He was wrongly convicted of murder of two gardaí in Roscommon
The recent death of Peter Pringle (84) led to renewed media focus recently on the murder of gardaí John Morley and Henry Byrne following a bank robbery in County Roscommon in 1980.
Pringle, later cleared of any wrongdoing and deemed to have been wrongly convicted, was one of three men who were sentenced to death for the capital murders of the two gardaí.
The shooting dead of Detective Garda John Morley and Garda Henry Byrne shocked the nation, devastating two families and numbing the local communities in which the popular officers were so highly regarded.
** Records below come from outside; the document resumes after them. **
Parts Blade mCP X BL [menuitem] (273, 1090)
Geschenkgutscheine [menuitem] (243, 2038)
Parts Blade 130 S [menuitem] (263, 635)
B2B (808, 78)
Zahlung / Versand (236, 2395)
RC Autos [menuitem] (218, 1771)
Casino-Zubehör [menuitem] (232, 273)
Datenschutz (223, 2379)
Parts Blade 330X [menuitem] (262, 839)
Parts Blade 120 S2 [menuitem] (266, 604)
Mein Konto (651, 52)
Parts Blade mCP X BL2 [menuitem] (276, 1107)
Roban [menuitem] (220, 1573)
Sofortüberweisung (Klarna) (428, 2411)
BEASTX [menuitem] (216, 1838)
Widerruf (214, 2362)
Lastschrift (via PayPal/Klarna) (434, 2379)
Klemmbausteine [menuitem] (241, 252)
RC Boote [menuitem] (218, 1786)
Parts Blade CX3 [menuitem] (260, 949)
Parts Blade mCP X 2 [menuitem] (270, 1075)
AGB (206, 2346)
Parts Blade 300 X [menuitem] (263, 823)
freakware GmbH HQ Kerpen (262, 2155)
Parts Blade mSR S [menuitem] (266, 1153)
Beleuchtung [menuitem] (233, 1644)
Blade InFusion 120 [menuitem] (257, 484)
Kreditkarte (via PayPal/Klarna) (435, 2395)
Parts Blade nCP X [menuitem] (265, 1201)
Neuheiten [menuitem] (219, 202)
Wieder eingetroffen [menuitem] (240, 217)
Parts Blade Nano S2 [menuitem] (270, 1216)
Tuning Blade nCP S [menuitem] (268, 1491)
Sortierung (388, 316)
On July 7th 1980, an armed gang carried out a raid at the Bank of Ireland in Ballaghaderreen. Gardaí intercepted the bank robbers at Shannon’s Cross, near Loughglynn village. After the gang’s vehicle collided with the patrol car, its occupants opened fire on the gardaí. Detective Garda Morley and Garda Byrne were shot dead.
Three men – Colm O’Shea, Patrick McCann and Peter Pringle – were convicted of capital murder and sentenced to death. Just weeks before they were due to be executed, their sentences were commuted to 40 years in prison. In 1995, having served almost 15 years in jail, Pringle was released after his conviction was deemed unsafe and quashed. O’Shea and McCann both served 33 years in prison, before being released in 2013.
Well-known journalist Mick Clifford recently wrote an article in the Irish Examiner on the speculation that Pringle was ‘the third man’ in the criminal gang in Ballaghaderreen on that day in 1981. Mr. Clifford also contributed to a discussion on RTE Radio 1’s Liveline last Friday, as did Mr. Pringle’s widow, Sunny, herself a former death row prisoner.
Pringle was arrested in Galway city two weeks after Henry Byrne and John Morley were shot dead. He claimed then – and ever since – that he had nothing to do with the events of July 7th 1980 in West Roscommon. After the Court of Criminal Appeal found his convictions to be unsafe and unsatisfactory in 1995, Pringle’s wrongful conviction led to him taking a number of civil actions against the State. He became a human rights campaigner, a role which saw him campaign against the death penalty. By then separated from his first wife, Pringle married Sunny Jacobs, who herself had been on death row in America many years earlier.
In 1976, Jacobs and two men – including her then boyfriend Jesse Tafero – were convicted of the murder of policemen Phillip Black and Donald Irwin. She was placed on death row, but was exonerated 17 years later.
Peter Pringle, of Connemara, Co. Galway (and formerly of Killybegs, Co. Donegal) died on December 31st, 2022.